TASK DIRECTIONS: Reading the records beneath this task, work out how many lines contain the word "within" and reply with only that number.

Records from a data source:
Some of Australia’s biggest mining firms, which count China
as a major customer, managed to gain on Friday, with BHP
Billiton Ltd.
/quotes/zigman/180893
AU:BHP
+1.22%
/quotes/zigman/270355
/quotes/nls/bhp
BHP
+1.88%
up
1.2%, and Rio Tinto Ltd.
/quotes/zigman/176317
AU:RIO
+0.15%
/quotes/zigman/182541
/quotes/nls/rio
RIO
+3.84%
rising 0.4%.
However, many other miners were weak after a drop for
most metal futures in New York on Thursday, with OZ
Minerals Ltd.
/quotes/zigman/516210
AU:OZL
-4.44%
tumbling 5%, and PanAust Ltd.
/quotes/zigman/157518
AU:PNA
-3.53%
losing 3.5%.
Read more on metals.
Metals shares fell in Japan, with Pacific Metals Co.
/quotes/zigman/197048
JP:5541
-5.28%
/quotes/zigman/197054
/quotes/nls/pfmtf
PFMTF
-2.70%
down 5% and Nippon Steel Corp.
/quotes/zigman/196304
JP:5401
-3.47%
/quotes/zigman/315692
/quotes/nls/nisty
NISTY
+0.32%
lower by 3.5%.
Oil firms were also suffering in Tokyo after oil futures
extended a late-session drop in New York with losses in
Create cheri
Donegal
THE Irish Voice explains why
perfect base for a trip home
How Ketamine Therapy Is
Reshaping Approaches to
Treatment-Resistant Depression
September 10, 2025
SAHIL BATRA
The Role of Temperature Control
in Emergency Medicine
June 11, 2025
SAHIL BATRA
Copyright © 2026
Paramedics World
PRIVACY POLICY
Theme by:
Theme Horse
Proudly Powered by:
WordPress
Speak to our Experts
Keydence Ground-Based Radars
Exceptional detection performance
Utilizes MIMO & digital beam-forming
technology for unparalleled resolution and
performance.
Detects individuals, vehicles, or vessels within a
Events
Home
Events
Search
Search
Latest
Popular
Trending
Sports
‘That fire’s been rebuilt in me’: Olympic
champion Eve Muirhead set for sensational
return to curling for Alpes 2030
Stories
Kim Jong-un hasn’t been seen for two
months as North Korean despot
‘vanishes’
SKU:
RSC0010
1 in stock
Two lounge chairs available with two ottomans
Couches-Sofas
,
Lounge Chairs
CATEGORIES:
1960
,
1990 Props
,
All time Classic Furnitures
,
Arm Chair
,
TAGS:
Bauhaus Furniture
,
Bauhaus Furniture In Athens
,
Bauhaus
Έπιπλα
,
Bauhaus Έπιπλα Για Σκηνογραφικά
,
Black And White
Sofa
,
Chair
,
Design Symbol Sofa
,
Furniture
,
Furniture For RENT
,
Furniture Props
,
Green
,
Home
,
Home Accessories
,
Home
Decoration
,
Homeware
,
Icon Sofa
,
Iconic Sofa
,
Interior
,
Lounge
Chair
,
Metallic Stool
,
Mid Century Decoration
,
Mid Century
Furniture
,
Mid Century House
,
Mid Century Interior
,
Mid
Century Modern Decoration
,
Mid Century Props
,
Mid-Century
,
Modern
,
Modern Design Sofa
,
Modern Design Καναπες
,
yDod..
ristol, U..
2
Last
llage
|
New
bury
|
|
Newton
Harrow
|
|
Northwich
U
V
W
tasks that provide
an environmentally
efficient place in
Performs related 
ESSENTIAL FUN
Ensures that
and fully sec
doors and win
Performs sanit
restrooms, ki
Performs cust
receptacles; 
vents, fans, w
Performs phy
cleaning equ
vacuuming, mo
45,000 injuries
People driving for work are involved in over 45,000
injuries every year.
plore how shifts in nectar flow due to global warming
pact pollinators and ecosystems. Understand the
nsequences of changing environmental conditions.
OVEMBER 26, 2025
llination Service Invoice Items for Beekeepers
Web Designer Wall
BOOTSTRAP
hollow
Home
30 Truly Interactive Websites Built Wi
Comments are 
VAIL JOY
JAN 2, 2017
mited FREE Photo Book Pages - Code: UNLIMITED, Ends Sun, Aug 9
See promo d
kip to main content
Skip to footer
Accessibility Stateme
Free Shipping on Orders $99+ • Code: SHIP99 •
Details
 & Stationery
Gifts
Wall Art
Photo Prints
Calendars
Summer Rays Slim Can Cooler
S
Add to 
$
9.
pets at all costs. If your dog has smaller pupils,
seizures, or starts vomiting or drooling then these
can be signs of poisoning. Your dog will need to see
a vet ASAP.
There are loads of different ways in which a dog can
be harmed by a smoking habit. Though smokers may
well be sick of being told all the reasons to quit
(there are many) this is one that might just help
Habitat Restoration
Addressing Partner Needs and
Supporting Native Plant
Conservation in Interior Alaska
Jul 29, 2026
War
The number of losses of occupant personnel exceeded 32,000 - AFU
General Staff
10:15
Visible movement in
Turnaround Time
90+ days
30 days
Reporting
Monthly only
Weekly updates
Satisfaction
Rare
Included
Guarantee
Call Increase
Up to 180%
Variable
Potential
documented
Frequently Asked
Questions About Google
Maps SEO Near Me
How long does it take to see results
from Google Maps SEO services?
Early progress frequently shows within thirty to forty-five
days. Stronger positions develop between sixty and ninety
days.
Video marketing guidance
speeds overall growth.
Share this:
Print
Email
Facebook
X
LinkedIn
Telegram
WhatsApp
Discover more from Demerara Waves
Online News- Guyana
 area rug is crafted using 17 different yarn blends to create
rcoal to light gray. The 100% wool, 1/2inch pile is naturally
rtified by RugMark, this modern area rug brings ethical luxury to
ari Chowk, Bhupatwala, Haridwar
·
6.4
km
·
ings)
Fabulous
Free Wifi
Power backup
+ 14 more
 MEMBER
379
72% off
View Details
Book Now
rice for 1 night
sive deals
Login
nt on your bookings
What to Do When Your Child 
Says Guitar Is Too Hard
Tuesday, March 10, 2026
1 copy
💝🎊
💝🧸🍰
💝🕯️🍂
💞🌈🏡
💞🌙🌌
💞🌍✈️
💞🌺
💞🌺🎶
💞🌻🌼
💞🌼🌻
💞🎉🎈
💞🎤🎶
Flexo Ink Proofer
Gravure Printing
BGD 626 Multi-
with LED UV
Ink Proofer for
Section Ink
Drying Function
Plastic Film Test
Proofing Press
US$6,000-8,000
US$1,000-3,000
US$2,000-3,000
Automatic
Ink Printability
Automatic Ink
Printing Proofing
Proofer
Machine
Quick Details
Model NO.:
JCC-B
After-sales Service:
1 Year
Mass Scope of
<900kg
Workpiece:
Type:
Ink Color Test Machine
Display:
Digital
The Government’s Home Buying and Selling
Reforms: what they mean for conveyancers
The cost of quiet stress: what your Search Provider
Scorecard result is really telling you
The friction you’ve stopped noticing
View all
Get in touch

ANSWER SPACE: 2